As the numbers of community housing organisations become more responsible for the provision of affordable housing many are fast becoming more like companies with, no incentive to campaign for more public housing. Some housing is now being managed by huge organisations such as Community Housing Ltd. Community Housing Ltd. is now an international charity with developments both in Australia and overseas. It manages 110 remote Aboriginal communities in the Goldfields WA, 1,910 properties in Victoria and in Tasmania they have just leased 1,200 public housing units which they have renovated and manage.

Housing associations rarely have vacancies so that homeless people are often provided with transitional housing or are faced with living in rooming houses. It would seem from this that the idea of “through put” and trying to move people on is more important than providing stable, secure housing. Vinci Petersen, the CEO of  Launchpad community housing organisation in NSW, admitted that most of the young people they house are in short or medium term accommodation and cannot be moved on because of the shortage of affordable housing thus creating a “bottleneck”.

Some community housing organisations such as Homeground Real Estate are looking to the private rental market to get people housed.

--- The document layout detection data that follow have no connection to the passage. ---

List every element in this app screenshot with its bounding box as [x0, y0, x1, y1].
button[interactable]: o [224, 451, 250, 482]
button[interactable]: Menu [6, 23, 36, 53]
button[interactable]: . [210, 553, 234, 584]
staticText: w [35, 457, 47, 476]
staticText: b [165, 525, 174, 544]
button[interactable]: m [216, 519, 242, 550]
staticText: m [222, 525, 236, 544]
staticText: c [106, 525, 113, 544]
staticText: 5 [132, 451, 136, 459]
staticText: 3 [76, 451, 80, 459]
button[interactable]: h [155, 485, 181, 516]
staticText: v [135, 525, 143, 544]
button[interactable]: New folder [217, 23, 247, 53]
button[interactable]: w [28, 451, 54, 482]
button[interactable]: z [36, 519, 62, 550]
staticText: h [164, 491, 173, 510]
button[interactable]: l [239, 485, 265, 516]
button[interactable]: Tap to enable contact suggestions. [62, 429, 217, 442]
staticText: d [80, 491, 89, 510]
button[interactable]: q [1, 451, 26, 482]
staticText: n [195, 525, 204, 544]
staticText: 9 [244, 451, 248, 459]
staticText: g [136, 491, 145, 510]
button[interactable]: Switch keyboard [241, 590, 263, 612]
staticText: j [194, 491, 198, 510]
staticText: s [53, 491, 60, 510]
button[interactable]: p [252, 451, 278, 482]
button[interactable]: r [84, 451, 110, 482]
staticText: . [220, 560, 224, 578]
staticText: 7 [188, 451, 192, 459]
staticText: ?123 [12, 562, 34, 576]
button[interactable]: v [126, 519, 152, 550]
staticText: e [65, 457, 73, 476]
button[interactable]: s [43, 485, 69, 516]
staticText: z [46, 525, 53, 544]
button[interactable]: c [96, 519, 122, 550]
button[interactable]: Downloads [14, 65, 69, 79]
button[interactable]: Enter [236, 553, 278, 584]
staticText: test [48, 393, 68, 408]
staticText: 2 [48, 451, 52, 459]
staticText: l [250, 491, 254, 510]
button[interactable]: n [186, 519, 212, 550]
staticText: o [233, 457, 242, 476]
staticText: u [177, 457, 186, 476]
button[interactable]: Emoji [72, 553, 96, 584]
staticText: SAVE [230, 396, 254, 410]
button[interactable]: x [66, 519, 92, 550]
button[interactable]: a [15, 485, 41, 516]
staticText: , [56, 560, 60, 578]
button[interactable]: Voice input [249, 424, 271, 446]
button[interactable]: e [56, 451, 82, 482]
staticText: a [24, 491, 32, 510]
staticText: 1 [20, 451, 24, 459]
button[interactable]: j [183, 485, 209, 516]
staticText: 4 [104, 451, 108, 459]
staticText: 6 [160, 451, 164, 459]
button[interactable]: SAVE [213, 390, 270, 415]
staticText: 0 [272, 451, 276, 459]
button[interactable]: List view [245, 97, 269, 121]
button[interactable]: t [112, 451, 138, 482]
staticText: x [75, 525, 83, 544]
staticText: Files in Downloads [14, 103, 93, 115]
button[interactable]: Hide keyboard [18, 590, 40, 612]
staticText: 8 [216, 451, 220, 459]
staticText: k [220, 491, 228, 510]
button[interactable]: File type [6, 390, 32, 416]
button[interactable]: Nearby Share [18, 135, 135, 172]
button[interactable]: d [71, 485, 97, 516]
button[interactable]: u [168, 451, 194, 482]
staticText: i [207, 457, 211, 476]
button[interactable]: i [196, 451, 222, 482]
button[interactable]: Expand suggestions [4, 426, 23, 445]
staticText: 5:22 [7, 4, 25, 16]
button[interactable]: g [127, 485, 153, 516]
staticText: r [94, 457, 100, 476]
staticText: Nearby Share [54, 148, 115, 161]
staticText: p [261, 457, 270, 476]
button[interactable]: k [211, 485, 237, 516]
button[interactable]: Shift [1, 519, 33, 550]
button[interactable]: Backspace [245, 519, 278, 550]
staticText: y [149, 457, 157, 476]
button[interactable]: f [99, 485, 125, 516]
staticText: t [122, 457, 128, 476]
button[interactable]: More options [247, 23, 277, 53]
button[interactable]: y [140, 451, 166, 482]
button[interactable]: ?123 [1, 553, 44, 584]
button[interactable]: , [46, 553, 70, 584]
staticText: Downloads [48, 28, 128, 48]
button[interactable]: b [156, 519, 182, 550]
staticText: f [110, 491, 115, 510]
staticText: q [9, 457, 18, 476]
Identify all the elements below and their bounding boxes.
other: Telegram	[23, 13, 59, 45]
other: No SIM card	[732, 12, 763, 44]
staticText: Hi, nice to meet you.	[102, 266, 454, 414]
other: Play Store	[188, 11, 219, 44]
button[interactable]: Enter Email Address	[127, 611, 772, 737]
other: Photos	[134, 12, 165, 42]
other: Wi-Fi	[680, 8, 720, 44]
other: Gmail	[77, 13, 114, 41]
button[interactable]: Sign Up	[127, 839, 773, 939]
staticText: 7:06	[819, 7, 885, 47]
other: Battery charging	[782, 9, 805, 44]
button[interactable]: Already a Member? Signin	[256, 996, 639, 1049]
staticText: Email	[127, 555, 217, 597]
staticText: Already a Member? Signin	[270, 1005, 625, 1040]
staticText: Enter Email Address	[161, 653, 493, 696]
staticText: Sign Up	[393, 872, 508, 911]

This is seldom a stable and permanent option.  This project by Homeground manages properties at market rent or less than market rent for landlords who are willing to forego some profit in the interest of providing housing that is more affordable.  It also asks for philanthropic landlords to donate housing to be managed by Homeground.

Another solution adopted by community organisations is aimed at supporting people on low incomes to maintain their existing tenancies in private rental under the STAR (Sustaining Tenancies at Risk) and PRA (Private Rental Advocacy) programs. For example, Rural Housing works with tenants to help them maintain themselves in private rental whilst admitting in their annual report that “the demand for housing is much greater than supply as increasing numbers of households struggle financially in the private rental market”.

At a conference in NSW(Housing Affordability a Challenge for Older Women, August 2015) there was a call for subsidised rent. More rental subsidies would seem to be a way for governments to give more money to public landlords and save themselves the expense of providing more public housing. This begs the question as to why social housing providers should be using their resources to do the management work for private landlords.

Community housing organisations are increasingly using market rent as a guide when assessing rents rather than client incomes. Mission Australia in a recent article in Parity (2015) advocated for mezzanine housing at 40-60% of market rent. Using market rent as a guideline is not a just ratio at a time when market rents are unaffordable and 40-60% would place many low income earners in housing stress. The rent for low income people should be assessed in the same way as public housing based on % of income not the market.

This country’s housing policy has failed. It has failed Indigenous communities living in overcrowded, substandard housing; it has failed those struggling to pay exorbitant rents or mortgages they can’t afford; it has failed the homeless, the couch surfers the rough sleepers.  Partnerships between local governments and community organisations have blurred the line between charity and the right of citizens to affordable, secure housing.  Philanthropy and piecemeal market subsidies are no substitutes for a comprehensive public housing policy.

Cash strapped Community housing organisations have had to come up with all sorts of creative ideas in order to house some of the homeless.

FGFP says it is time for charitable organisations to stop playing the government game of competing for funding and use their collective power to demand more public housing.